This command will find the connected components in a KGTK edge file. The output file is an edge file which contains the following columns:

  • node1: this column contains the nodes in the graph
  • label: this column contains only 'connected_component'
  • node2: this column contains an integer which represents the component that a node belongs to. Nodes belonging to a connected component will have the same value in this column


Usage: kgtk connected-components [-h] [-i INPUT_FILE] [-o OUTPUT_FILE] [--properties PROPERTIES] [--undirected] [--strong]
                                 [--cluster-name-method {cat,hash,first,last,shortest,longest,numbered,prefixed,lowest,highest}]
                                 [--cluster-name-separator CLUSTER_NAME_SEPARATOR] [--cluster-name-prefix CLUSTER_NAME_PREFIX]
                                 [--cluster-name-zfill CLUSTER_NAME_ZFILL] [--minimum-cluster-size MINIMUM_CLUSTER_SIZE] [-v]

Find all the connected components in an undirected or directed Graph.

Additional options are shown in expert help.
kgtk --expert connected-components --help

optional arguments:
  -h, --help            show this help message and exit
  -i INPUT_FILE, --input-file INPUT_FILE
                        The KGTK file to find connected components in. (May be omitted or '-' for stdin.)
  -o OUTPUT_FILE, --output-file OUTPUT_FILE
                        The KGTK output file. (May be omitted or '-' for stdout.)
  --properties PROPERTIES
                        A comma separated list of properties to traverse while finding connected components, by default all properties will be considered
  --undirected          Specify if the input graph is undirected, default FALSE
  --strong              Treat graph as directed or not, independent of its actual directionality.
  --cluster-name-method {cat,hash,first,last,shortest,longest,numbered,prefixed,lowest,highest}
                        Determine the naming method for clusters. (default=Method.HASH)
  --cluster-name-separator CLUSTER_NAME_SEPARATOR
                        Specify the separator to be used in cat and hash cluster name methods. (default=+)
  --cluster-name-prefix CLUSTER_NAME_PREFIX
                        Specify the prefix to be used in the prefixed and hash cluster name methods. (default=CLUS)
  --cluster-name-zfill CLUSTER_NAME_ZFILL
                        Specify the zfill to be used in the numbered and prefixed cluster name methods. (default=4)
  --minimum-cluster-size MINIMUM_CLUSTER_SIZE
                        Specify the minimum cluster size. (default=2)

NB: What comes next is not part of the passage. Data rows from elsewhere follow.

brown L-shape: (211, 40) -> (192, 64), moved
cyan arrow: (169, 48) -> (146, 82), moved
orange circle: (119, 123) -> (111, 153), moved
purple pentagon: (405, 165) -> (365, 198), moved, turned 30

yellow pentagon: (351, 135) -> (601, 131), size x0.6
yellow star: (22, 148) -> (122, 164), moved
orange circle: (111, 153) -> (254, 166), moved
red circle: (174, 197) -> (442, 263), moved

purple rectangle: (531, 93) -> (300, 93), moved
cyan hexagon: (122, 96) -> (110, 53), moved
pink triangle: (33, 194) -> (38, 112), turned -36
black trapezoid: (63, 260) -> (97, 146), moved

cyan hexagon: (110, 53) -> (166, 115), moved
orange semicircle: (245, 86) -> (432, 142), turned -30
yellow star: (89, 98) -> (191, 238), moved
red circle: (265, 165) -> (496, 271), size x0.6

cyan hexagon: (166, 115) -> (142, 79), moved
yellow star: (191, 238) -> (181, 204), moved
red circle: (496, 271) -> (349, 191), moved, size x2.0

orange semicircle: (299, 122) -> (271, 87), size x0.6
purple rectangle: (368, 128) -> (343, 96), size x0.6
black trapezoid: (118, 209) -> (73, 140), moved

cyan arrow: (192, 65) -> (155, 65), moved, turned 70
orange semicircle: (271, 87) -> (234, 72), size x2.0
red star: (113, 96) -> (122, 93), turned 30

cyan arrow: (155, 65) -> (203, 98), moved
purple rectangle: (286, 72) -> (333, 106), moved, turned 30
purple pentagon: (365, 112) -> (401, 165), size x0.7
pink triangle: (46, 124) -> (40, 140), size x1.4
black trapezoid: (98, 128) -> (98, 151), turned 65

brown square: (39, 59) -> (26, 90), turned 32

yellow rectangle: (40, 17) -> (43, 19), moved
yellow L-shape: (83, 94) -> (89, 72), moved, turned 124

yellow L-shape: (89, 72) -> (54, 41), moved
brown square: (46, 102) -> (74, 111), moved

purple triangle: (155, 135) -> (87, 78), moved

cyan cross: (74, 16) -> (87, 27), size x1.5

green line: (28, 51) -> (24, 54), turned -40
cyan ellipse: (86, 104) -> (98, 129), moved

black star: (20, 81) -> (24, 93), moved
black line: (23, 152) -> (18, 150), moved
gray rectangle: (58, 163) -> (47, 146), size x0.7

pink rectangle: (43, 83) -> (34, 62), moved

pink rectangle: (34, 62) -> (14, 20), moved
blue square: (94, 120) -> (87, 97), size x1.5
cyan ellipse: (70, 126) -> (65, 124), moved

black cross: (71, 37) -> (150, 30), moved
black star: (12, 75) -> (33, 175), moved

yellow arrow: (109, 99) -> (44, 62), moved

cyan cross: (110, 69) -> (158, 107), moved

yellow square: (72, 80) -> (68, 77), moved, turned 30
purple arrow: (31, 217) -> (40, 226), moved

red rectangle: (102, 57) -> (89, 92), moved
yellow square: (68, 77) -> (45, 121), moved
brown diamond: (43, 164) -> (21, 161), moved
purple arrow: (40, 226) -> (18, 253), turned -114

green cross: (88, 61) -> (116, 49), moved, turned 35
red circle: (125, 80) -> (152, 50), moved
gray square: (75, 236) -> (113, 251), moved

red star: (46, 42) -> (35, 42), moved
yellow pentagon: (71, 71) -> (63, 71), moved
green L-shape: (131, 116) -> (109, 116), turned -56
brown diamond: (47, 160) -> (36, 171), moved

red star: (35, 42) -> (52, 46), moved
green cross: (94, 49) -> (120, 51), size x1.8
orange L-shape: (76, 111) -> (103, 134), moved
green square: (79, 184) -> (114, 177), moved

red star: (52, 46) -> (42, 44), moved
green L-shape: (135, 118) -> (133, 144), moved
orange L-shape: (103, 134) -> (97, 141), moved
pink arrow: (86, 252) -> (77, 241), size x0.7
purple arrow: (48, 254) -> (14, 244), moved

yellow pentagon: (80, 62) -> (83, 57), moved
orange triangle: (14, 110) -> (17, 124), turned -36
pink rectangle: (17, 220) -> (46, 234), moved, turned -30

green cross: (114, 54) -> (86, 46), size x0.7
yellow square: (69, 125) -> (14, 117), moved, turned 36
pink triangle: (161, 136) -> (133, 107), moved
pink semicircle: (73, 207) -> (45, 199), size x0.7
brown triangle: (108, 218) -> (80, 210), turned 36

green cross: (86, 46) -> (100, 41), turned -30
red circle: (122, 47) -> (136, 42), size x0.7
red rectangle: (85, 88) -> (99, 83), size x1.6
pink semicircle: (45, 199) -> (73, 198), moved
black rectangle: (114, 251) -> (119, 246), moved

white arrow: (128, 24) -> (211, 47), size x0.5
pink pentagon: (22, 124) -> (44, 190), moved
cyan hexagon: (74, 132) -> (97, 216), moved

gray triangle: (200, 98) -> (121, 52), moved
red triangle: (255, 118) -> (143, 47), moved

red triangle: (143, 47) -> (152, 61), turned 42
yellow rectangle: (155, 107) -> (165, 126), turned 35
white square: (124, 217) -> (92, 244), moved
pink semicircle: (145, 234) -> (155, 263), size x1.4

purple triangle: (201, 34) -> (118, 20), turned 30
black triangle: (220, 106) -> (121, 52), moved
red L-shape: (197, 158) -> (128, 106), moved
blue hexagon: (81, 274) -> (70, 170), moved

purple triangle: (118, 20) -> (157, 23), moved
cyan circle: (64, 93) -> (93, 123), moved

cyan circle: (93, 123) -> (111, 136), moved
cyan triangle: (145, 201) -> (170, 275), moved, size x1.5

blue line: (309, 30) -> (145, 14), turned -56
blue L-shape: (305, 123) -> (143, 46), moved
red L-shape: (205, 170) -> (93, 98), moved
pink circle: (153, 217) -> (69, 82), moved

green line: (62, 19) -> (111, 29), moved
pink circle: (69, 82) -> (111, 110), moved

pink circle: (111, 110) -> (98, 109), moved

  -v, --verbose         Print additional progress messages (default=False).

-o {string}: Path to the output edge file.

--properties {p1, p2, ...}: Properties to consider while finding connected components. Default: All properties are considered.

--undirected: Option to specify that input file contains undirected graph.

--strong: Option to find strongly connected components (If graph is directed), or to treat graph as undirected and find connected components.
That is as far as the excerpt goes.